Thursday, August 27, 2015


In just one month our life has completely changed. We've eased seamlessly into the new normal of three kids in school. It's truly a full act in every ring from getting three fed, packed, and out the door to rolling in with three homework folders and backpacks full of playground booty. Rocks and bottle caps mostly. I think my son's backpack weighs more than him when fully packed.

The biggest fight in the morning is getting my daughter to brush her hair. She won't let me touch her hair; only her father is allowed, apparently. Whatever.
Hot mess on Aisle 3
I don't really know how to girl, anyhow. Our morning conversations often sound like this:

Fiona, go brush your hair. 
NO. It'll hurt. 
A bird is going to land in your hair. GO BRUSH IT! 
Yeah, Fiona, you don't want birds in your hair, Owen says.

And she stomps off in a snit.

Did you use the detangler, Fiona? I ask. 
Fiona uses defanger? Owen asks. Come to think of it, that may be just what we need. 

Every time I catch you teasing your brother, I will take five minutes off your tablet time, I tell Fiona.

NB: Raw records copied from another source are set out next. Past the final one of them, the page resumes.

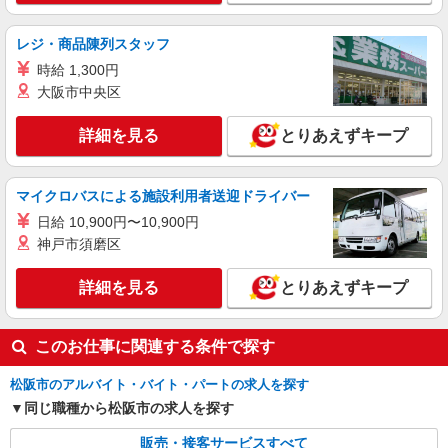
残業代支給 ★交通費別途支給（規定あり） ゜
+゜・。○。・゜+゜・。○。・゜+゜ 入社祝い金10
三重県松阪市の家電量販店
レジ・商品陳列スタッフ
万円支給(規定有) お友達を紹介頂くと, インセンテ
時給 1,300円
ィブ支給(規定有) ★月2回払い・週払い可能（規程
詳細を見る
キープ
有）★ ゜・。○。・゜+゜・。○。・゜+゜
大阪市中央区
派遣社員
詳細を見る
とりあえずキープ
株式会社シエロ
携帯販売スタッフ【softbank】
マイクロバスによる施設利用者送迎ドライバー
時給1600円〜 ※別途インセンティブ、職能評
価制度あり ※残業代支給 ★交通費別途支給（規定
日給 10,900円〜10,900円
あり） ゜+゜・。○。・゜+゜・。○。・゜+゜ 入
三重県松阪市の家電量販店
神戸市須磨区
社祝い金10万円支給(規定有) お友達を紹介頂くと,
インセンティブ支給(規定有) ★月2回払い・週払い
詳細を見る
詳細を見る
とりあえずキープ
キープ
可能（規程有）★ ゜・。○。・゜+゜・。○。・゜
+゜
このお仕事に関連する条件で探す
松阪市のアルバイト・バイト・パートの求人を探す
同じ職種から松阪市の求人を探す
販売・接客サービスすべて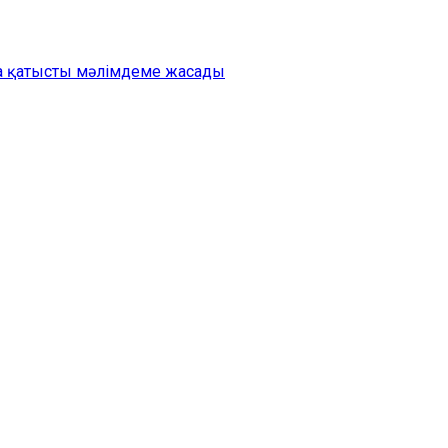
на қатысты мәлімдеме жасады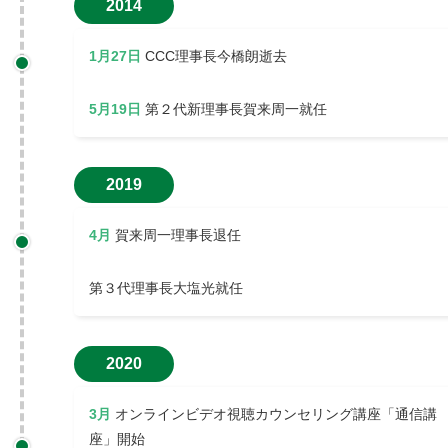
2014
1月27日
CCC理事長今橋朗逝去
5月19日
第２代新理事長賀来周一就任
2019
4月
賀来周一理事長退任
第３代理事長大塩光就任
2020
3月
オンラインビデオ視聴カウンセリング講座「通信講
座」開始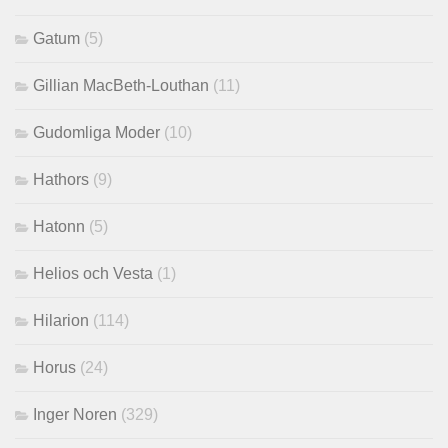
Gatum
(5)
Gillian MacBeth-Louthan
(11)
Gudomliga Moder
(10)
Hathors
(9)
Hatonn
(5)
Helios och Vesta
(1)
Hilarion
(114)
Horus
(24)
Inger Noren
(329)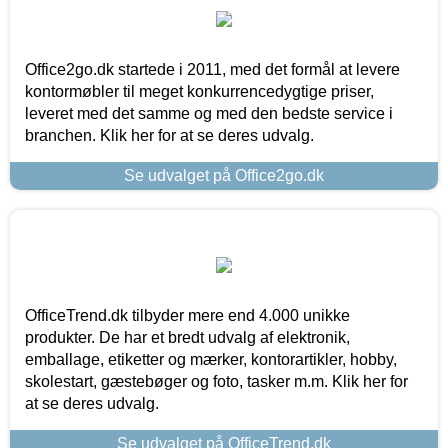
Office2go.dk startede i 2011, med det formål at levere
kontormøbler til meget konkurrencedygtige priser,
leveret med det samme og med den bedste service i
branchen. Klik her for at se deres udvalg.
Se udvalget på Office2go.dk
OfficeTrend.dk tilbyder mere end 4.000 unikke
produkter. De har et bredt udvalg af elektronik,
emballage, etiketter og mærker, kontorartikler, hobby,
skolestart, gæstebøger og foto, tasker m.m. Klik her for
at se deres udvalg.
Se udvalget på OfficeTrend.dk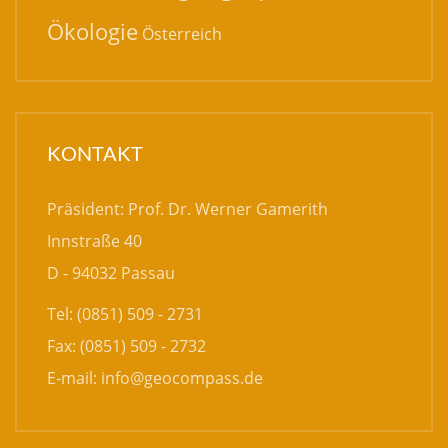
Ökologie
Österreich
KONTAKT
Präsident: Prof. Dr. Werner Gamerith
Innstraße 40
D - 94032 Passau
Tel: (0851) 509 - 2731
Fax: (0851) 509 - 2732
E-mail:
info@geocompass.de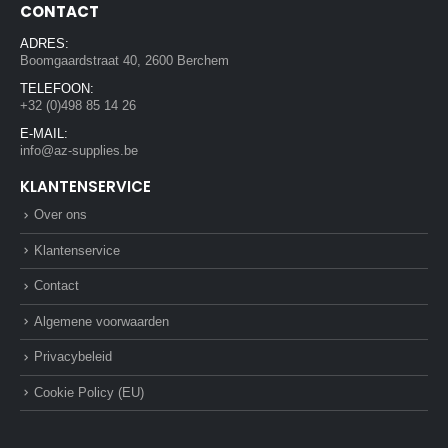
CONTACT
ADRES:
Boomgaardstraat 40, 2600 Berchem
TELEFOON:
+32 (0)498 85 14 26
E-MAIL:
info@az-supplies.be
KLANTENSERVICE
Over ons
Klantenservice
Contact
Algemene voorwaarden
Privacybeleid
Cookie Policy (EU)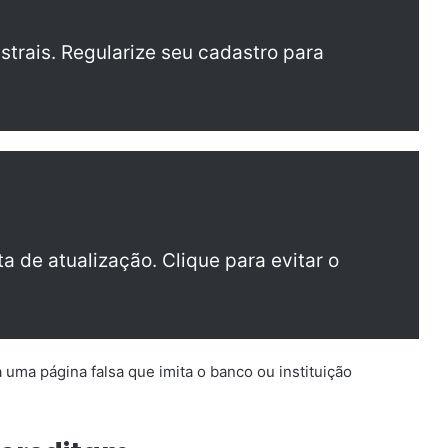
trais. Regularize seu cadastro para
a de atualização. Clique para evitar o
a uma página falsa que imita o banco ou instituição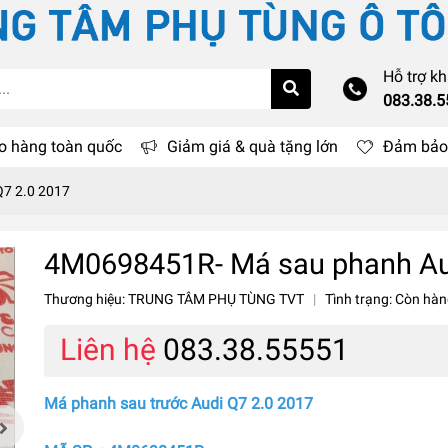
Hỗ trợ k
083.38.
o hàng toàn quốc
Giảm giá & quà tặng lớn
Đảm bảo 
Q7 2.0 2017
4M0698451R- Má sau phanh Au
Thương hiệu:
TRUNG TÂM PHỤ TÙNG TVT
|
Tình trạng:
Còn hàn
Liên hệ
083.38.55551
Má phanh sau trước Audi Q7 2.0 2017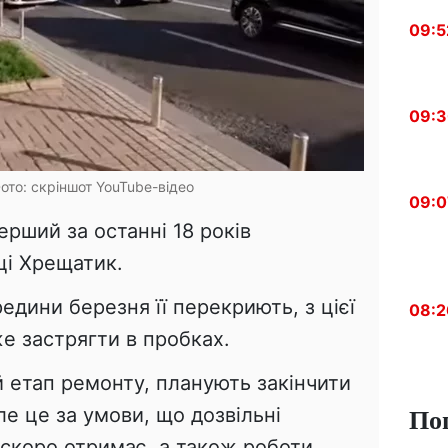
09:5
09:
ото: скріншот YouTube-відео
09:0
ерший за останні 18 років
ці Хрещатик.
едини березня її перекриють, з цієї
08:2
е застрягти в пробках.
 етап ремонту, планують закінчити
По
ле це за умови, що дозвільні
 скоро отримає, а також роботи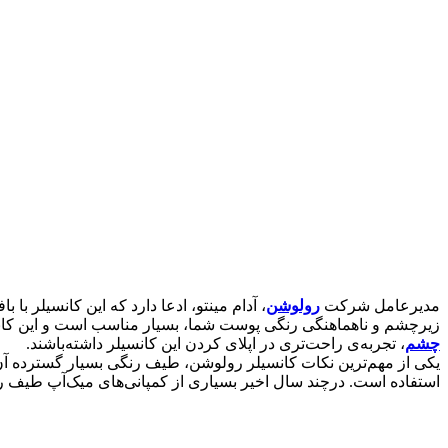
مدیرعامل شرکت
رولوشن
، آدام مینتو، ادعا دارد که این کانسیلر
زیرچشم و ناهماهنگی رنگی پوست شما، بسیار مناسب است و این کان
چشم
، تجربه‌ی راحت‌تری در اپلای کردن این کانسیلر داشته‌باشند.
یکی از مهم‌ترین نکات کانسیلر رولوشن، طیف رنگی بسیار گسترده آ
استفاده است. درچند سال اخیر بسیاری از کمپانی‌های میک‌آپ طیف رنگی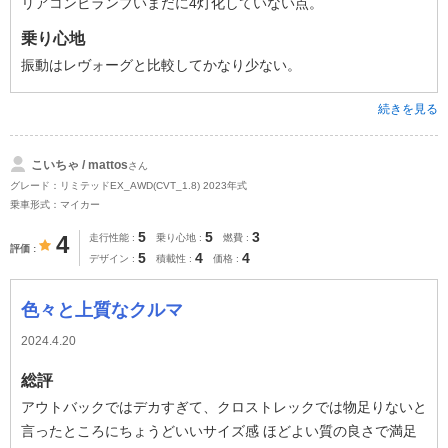
リアコンビランプいまだに4灯化していない点。
乗り心地
振動はレヴォーグと比較してかなり少ない。
続きを見る
こいちゃ / mattos
さん
グレード：リミテッドEX_AWD(CVT_1.8) 2023年式
乗車形式：マイカー
5
5
3
4
走行性能
乗り心地
燃費
評価
5
4
4
デザイン
積載性
価格
色々と上質なクルマ
2024.4.20
総評
アウトバックではデカすぎて、クロストレックでは物足りないと
言ったところにちょうどいいサイズ感 ほどよい質の良さで満足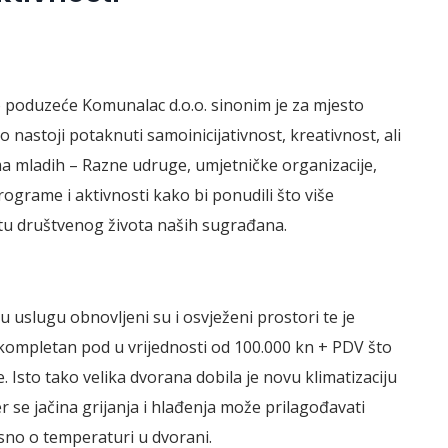
poduzeće Komunalac d.o.o. sinonim je za mjesto
 nastoji potaknuti samoinicijativnost, kreativnost, ali
oma mladih – Razne udruge, umjetničke organizacije,
rograme i aktivnosti kako bi ponudili što više
tetu društvenog života naših sugrađana.
u uslugu obnovljeni su i osvježeni prostori te je
 kompletan pod u vrijednosti od 100.000 kn + PDV što
e. Isto tako velika dvorana dobila je novu klimatizaciju
er se jačina grijanja i hlađenja može prilagođavati
isno o temperaturi u dvorani.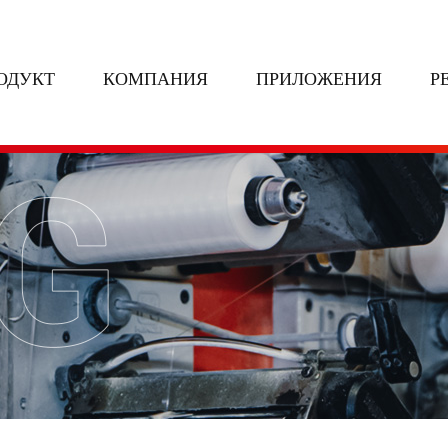
ОДУКТ
КОМПАНИЯ
ПРИЛОЖЕНИЯ
Р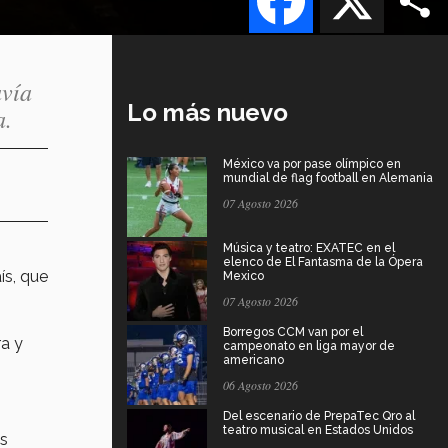
avía
Lo más nuevo
a.
México va por pase olímpico en
mundial de flag football en Alemania
07 Agosto 2026
Música y teatro: EXATEC en el
elenco de El Fantasma de la Ópera
ís, que
Mexico
07 Agosto 2026
Borregos CCM van por el
ra y
campeonato en liga mayor de
americano
06 Agosto 2026
Del escenario de PrepaTec Qro al
teatro musical en Estados Unidos
es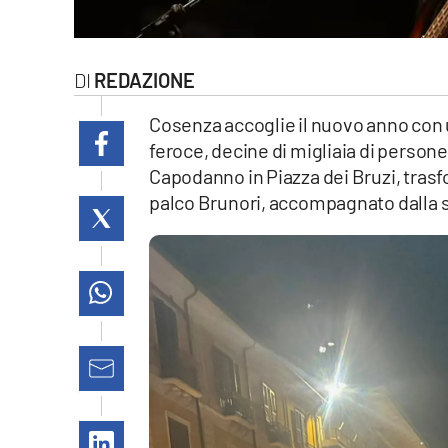
laconair.it
lacitymag.it
REDAZIONE
ilreggino.it
Cosenza accoglie il nuovo anno con 
feroce, decine di migliaia di persone 
cosenzachannel.it
Capodanno in Piazza dei Bruzi, trasf
palco Brunori, accompagnato dalla s
ilvibonese.it
catanzarochannel.it
lacapitalenews.it
App
Android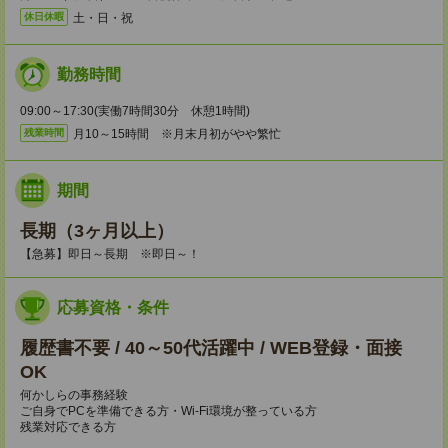
土・日・祝
休日休暇
勤務時間
09:00～17:30(実働7時間30分 休憩1時間)
月10～15時間 ※月末月初がやや繁忙
残業時間
期間
長期（3ヶ月以上）
【急募】即日～長期 ※即日～！
応募資格・条件
履歴書不要 / 40～50代活躍中 / WEB登録・面接
OK
何かしらの事務経験
ご自身でPCを準備できる方・Wi-Fi環境が整っている方
残業対応できる方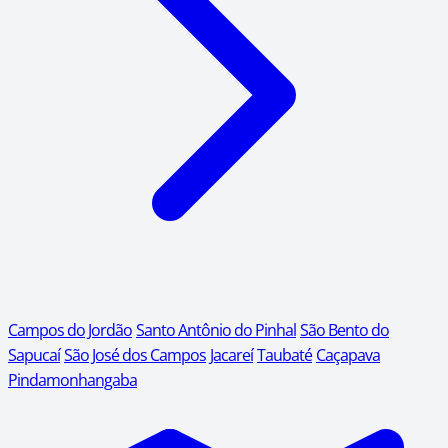
Campos do Jordão
Santo Antônio do Pinhal
São Bento do
Sapucaí
São José dos Campos
Jacareí
Taubaté
Caçapava
Pindamonhangaba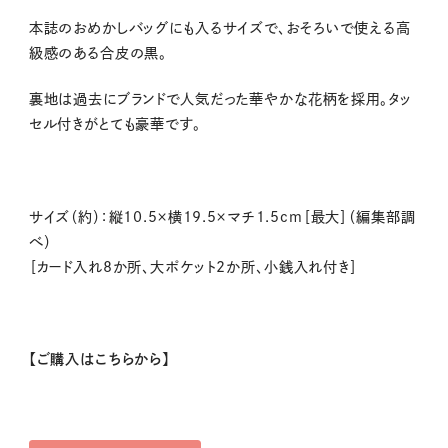
本誌のおめかしバッグにも入るサイズで、おそろいで使える高
級感のある合皮の黒。
裏地は過去にブランドで人気だった華やかな花柄を採用。タッ
セル付きがとても豪華です。
サイズ（約）：縦10.5×横19.5×マチ1.5cm［最大］（編集部調
べ）
［カード入れ8か所、大ポケット2か所、小銭入れ付き］
【ご購入はこちらから】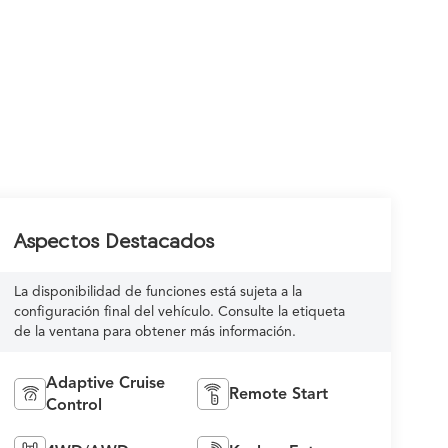
Aspectos Destacados
La disponibilidad de funciones está sujeta a la
configuración final del vehículo. Consulte la etiqueta
de la ventana para obtener más información.
Adaptive Cruise
Remote Start
Control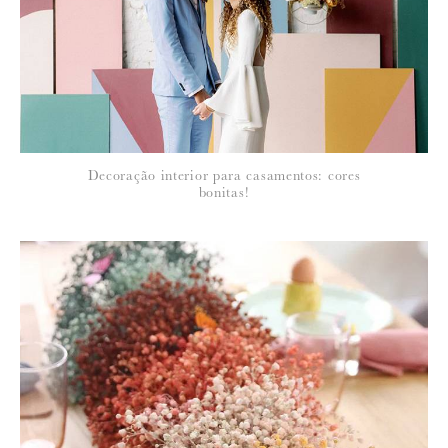
*
NOME
:
*
Decoração interior para casamentos: cores
EMAIL
:
bonitas!
Para saber como tratamos e protegemos os seus dados, leia a nossa
política de privacidade
6 de Abril de 2011
ELISA ARNAUD
quem pode resistir? perfeito!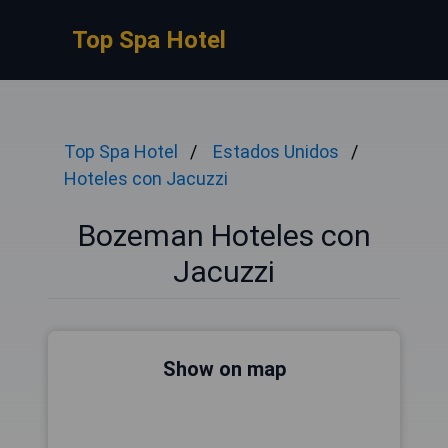
Top Spa Hotel
Top Spa Hotel
Estados Unidos
Hoteles con Jacuzzi
Bozeman Hoteles con
Jacuzzi
Show on map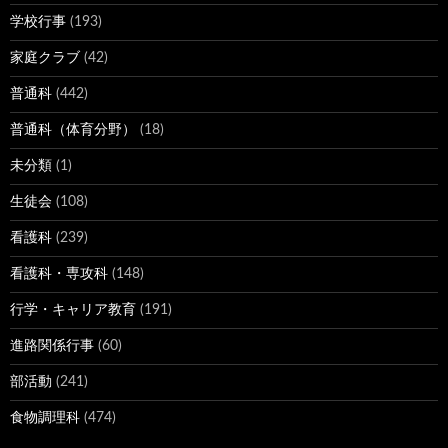
学校行事
(193)
家庭クラブ
(42)
普通科
(442)
普通科（体育分野）
(18)
未分類
(1)
生徒会
(108)
看護科
(239)
看護科・専攻科
(148)
行学・キャリア教育
(191)
進路関係行事
(60)
部活動
(241)
食物調理科
(474)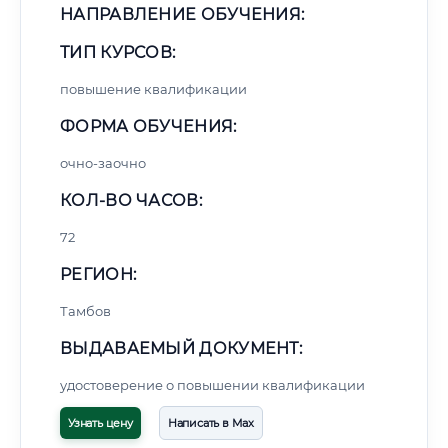
НАПРАВЛЕНИЕ ОБУЧЕНИЯ:
ТИП КУРСОВ:
повышение квалификации
ФОРМА ОБУЧЕНИЯ:
очно-заочно
КОЛ-ВО ЧАСОВ:
72
РЕГИОН:
Тамбов
ВЫДАВАЕМЫЙ ДОКУМЕНТ:
удостоверение о повышении квалификации
Узнать цену
Написать в Max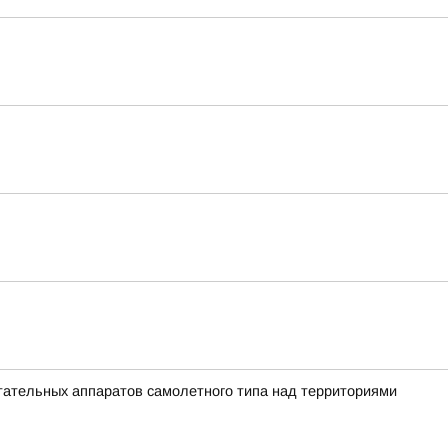
ательных аппаратов самолетного типа над территориями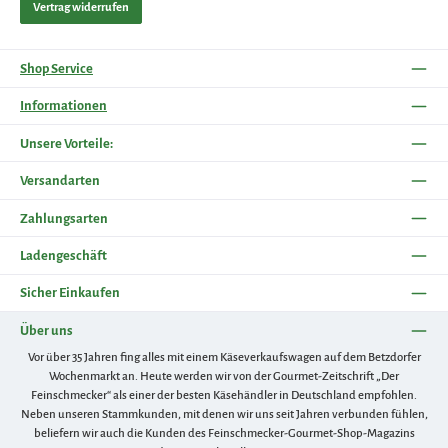
Vertrag widerrufen
Shop Service
Informationen
Unsere Vorteile:
Versandarten
Zahlungsarten
Ladengeschäft
Sicher Einkaufen
Über uns
Vor über 35 Jahren fing alles mit einem Käseverkaufswagen auf dem Betzdorfer
Wochenmarkt an. Heute werden wir von der Gourmet-Zeitschrift „Der
Feinschmecker“ als einer der besten Käsehändler in Deutschland empfohlen.
Neben unseren Stammkunden, mit denen wir uns seit Jahren verbunden fühlen,
beliefern wir auch die Kunden des Feinschmecker-Gourmet-Shop-Magazins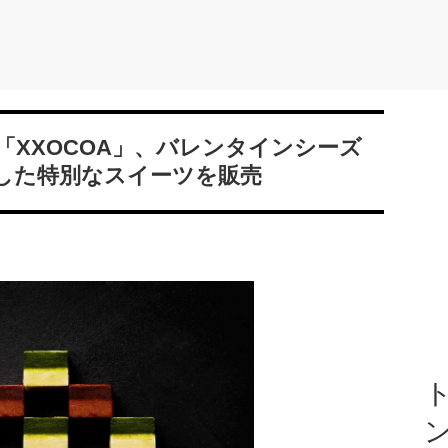
「XXOCOA」、バレンタインシーズ
した特別なスイーツを販売
ト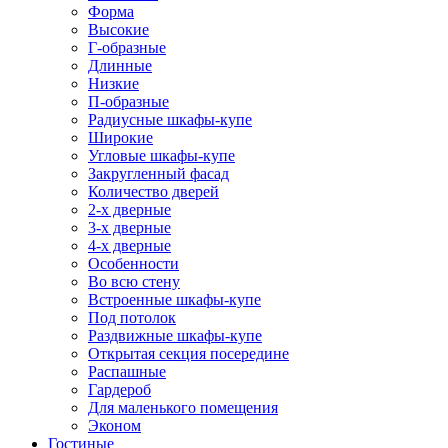
Форма
Высокие
Г-образные
Длинные
Низкие
П-образные
Радиусные шкафы-купе
Широкие
Угловые шкафы-купе
Закругленный фасад
Количество дверей
2-х дверные
3-х дверные
4-х дверные
Особенности
Во всю стену
Встроенные шкафы-купе
Под потолок
Раздвижные шкафы-купе
Открытая секция посередине
Распашные
Гардероб
Для маленького помещения
Эконом
Гостиные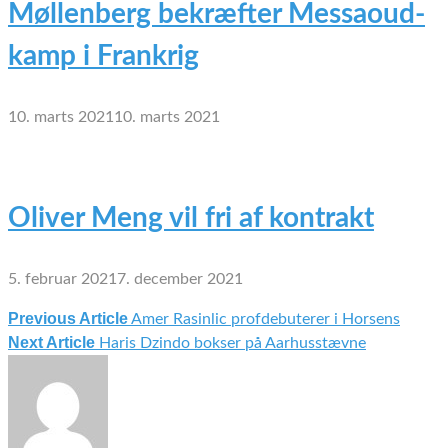
Møllenberg bekræfter Messaoud-
kamp i Frankrig
10. marts 2021
10. marts 2021
Oliver Meng vil fri af kontrakt
5. februar 2021
7. december 2021
Previous Article
Amer Rasinlic profdebuterer i Horsens
Indlægsnavigation
Next Article
Haris Dzindo bokser på Aarhusstævne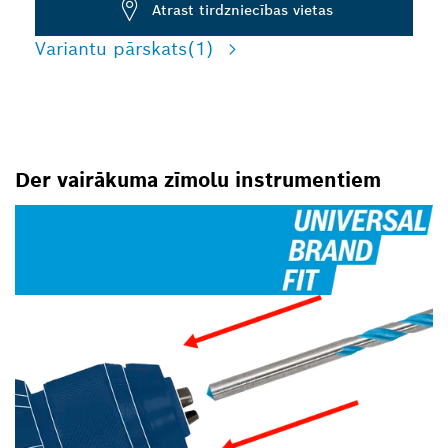
Atrast tirdzniecības vietas
Variantu pārskats
(1)
Der vairākuma zīmolu instrumentiem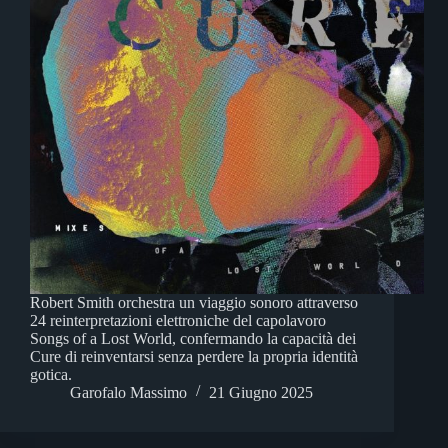
Robert Smith orchestra un viaggio sonoro attraverso
24 reinterpretazioni elettroniche del capolavoro
Songs of a Lost World, confermando la capacità dei
Cure di reinventarsi senza perdere la propria identità
gotica.
Garofalo Massimo
21 Giugno 2025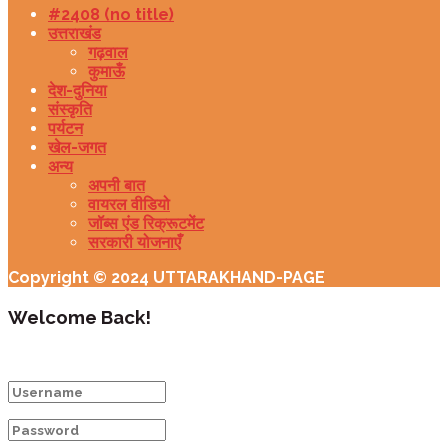
#2408 (no title)
उत्तराखंड
गढ़वाल
कुमाऊँ
देश-दुनिया
संस्कृति
पर्यटन
खेल-जगत
अन्य
अपनी बात
वायरल वीडियो
जॉब्स एंड रिक्रूटमेंट
सरकारी योजनाएँ
Copyright © 2024 UTTARAKHAND-PAGE
Welcome Back!
Login to your account below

She thought it over and then asked, How many times do I have to tease him to lose a whole hour of tablet time? So apparently tablet time and teasing her brother are equally fun. 

Mom, it's MY cat, Fiona said.
Um, no, it's the family's cat. 
I picked her out. 
Oh, well then, you can start scooping her poop. 
She's your cat, Fiona replied. That's what I thought!

Get away from me, Owen. Are you blind? Can't you see where I am? Fiona wails. Oh, the girl drama.

And "Duh" has become part of her vocabulary. I have a 6-year-old tween. My youngest is also getting over his mommy.

I want to sit next to dad. I've had enough of you, mom, Owen says. All righty. 

I hate gravity, says Owen, who lost his mind when his book bag wouldn't stay on the chair.

Mom, there's no such thing as no, Danny informs me after I decided not to take the kids to the skate park. I tried to keep a straight face.

My sweet boy who used to read to our pets is now taking out his boy energy on them.

Molly, keep your hands to yourself, Owen says as he lightly kicks her.
Don't kick the dog. And she doesn't have hands.

Don't put the cat in a headlock, Owen. 

He also picks up on everything on the radio, unfortunately. After hearing a commercial for a nudie bar that asked "Who wants to see half-naked ladies?", he had this to say:
If they go out without their shirts, they'll be arrested, mom.

Mom, Fiona is doing this to me, says Danny making air quotes with his fingers.
Do you even know what that means? I ask.
No. I turn to Fiona.
Do you know what that means? I ask her.
So you're both upset and you have no idea why? And I cannot even figure out how to explain air quotes to them.

And, finally, this ... 

Mom, Fiona is saving her cotton candy so that we will whine later.

A common Fiona taunting tactic. A common Danny response. This sums up the dynamic among my children so well.